*TASK GOAL:*
Every line in the records below that holds the word "seus" is to be copied.

Saved data entries:
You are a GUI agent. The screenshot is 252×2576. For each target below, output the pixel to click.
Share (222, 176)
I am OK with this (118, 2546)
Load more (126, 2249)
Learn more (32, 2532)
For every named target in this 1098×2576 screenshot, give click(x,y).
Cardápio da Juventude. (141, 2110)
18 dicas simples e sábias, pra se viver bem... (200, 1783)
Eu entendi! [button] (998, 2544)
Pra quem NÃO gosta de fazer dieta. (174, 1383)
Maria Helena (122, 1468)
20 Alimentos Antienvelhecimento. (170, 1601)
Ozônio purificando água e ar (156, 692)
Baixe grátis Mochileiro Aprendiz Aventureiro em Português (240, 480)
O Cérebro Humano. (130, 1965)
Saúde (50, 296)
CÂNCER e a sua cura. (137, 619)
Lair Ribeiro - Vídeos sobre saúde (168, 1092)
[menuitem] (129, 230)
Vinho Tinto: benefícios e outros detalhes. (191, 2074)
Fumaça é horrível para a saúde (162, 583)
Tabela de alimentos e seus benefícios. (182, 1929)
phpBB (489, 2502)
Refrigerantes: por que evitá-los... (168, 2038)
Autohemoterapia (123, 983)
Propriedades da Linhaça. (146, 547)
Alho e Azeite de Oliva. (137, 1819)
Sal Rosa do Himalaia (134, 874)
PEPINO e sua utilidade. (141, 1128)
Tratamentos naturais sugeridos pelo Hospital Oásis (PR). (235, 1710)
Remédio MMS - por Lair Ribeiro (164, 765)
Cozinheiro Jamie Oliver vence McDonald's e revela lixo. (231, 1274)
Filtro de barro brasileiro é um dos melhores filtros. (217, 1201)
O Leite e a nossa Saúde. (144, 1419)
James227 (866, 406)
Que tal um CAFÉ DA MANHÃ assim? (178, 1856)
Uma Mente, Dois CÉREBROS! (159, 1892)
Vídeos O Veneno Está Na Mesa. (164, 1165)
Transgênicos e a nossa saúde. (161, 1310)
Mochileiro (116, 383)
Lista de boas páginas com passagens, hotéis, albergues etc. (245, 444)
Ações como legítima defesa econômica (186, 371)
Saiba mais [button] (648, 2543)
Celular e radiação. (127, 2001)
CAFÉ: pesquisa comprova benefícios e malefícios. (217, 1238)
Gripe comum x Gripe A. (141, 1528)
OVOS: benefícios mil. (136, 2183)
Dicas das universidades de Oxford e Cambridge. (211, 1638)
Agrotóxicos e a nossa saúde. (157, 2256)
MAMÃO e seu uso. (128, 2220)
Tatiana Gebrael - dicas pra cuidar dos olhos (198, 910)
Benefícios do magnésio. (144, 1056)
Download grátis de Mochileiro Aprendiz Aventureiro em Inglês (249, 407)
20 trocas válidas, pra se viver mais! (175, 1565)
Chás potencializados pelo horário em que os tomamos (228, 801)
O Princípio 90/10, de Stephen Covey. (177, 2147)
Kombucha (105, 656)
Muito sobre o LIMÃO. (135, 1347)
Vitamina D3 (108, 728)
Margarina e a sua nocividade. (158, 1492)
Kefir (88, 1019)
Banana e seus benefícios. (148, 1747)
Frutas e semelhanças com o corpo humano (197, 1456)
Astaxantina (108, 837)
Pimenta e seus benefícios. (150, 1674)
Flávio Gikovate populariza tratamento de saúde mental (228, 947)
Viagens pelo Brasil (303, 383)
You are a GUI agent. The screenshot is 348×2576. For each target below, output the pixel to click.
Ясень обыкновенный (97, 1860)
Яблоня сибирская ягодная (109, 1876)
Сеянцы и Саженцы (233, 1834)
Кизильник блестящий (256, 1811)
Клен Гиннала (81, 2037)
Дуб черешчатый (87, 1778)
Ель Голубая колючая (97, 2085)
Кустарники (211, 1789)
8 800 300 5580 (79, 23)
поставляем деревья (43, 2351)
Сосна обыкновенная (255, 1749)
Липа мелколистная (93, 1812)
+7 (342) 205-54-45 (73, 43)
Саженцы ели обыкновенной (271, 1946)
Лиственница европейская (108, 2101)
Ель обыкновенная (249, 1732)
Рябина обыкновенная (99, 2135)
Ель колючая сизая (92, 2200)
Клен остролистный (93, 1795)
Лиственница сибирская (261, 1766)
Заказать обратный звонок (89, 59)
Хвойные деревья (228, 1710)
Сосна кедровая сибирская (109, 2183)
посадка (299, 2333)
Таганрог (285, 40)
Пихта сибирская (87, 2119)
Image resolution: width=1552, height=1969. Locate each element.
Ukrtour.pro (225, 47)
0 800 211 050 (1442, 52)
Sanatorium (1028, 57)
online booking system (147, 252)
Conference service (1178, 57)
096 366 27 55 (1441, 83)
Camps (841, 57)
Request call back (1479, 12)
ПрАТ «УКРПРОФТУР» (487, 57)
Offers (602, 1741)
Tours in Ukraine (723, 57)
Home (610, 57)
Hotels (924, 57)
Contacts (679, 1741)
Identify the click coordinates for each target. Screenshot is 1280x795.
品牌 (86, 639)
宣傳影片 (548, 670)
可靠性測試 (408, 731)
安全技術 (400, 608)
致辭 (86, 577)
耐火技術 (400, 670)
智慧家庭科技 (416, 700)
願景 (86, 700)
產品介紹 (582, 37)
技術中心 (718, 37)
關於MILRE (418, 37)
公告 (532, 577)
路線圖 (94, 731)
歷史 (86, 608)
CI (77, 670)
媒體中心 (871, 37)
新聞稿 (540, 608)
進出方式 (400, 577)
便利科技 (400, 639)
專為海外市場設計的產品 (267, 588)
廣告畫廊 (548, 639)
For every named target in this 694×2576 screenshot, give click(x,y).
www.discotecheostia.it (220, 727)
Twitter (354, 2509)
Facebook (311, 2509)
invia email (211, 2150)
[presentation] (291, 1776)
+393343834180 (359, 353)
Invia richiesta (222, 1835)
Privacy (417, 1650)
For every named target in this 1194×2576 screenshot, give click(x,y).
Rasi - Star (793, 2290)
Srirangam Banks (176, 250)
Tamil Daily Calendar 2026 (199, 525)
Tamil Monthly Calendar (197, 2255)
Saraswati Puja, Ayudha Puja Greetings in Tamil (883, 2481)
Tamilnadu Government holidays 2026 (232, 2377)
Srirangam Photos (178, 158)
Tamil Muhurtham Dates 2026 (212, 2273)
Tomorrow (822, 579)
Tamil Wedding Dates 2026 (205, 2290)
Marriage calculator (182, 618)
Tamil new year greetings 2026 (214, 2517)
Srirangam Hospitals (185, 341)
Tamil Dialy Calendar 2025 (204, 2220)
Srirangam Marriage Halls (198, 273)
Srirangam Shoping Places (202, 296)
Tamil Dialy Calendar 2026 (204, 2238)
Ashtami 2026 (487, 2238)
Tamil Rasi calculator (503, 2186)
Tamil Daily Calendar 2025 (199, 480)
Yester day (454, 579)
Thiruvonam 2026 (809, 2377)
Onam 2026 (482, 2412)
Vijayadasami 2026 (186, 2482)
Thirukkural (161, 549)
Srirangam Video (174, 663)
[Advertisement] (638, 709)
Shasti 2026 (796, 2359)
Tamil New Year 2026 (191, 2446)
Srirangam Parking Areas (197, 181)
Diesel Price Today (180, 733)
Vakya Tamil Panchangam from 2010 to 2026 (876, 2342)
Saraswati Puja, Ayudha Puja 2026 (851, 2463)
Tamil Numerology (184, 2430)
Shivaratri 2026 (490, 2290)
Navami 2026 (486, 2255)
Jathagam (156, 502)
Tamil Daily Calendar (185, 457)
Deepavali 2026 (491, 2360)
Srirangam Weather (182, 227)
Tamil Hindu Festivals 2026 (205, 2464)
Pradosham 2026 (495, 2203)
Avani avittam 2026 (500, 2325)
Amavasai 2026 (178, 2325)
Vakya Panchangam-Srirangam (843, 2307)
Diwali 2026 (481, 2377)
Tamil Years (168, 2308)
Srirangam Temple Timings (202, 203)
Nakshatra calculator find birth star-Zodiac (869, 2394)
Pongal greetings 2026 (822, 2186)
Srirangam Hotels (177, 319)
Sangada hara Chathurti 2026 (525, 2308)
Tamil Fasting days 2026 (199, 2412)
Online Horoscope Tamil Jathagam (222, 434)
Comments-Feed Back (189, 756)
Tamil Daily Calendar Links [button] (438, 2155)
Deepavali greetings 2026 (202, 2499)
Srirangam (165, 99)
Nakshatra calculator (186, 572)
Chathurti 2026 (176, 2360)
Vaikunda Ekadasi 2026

*ANSWER TO THIS PROBLEM:*
Tabela de alimentos e seus benefícios. (182, 1929)
Banana e seus benefícios. (148, 1747)
Pimenta e seus benefícios. (150, 1674)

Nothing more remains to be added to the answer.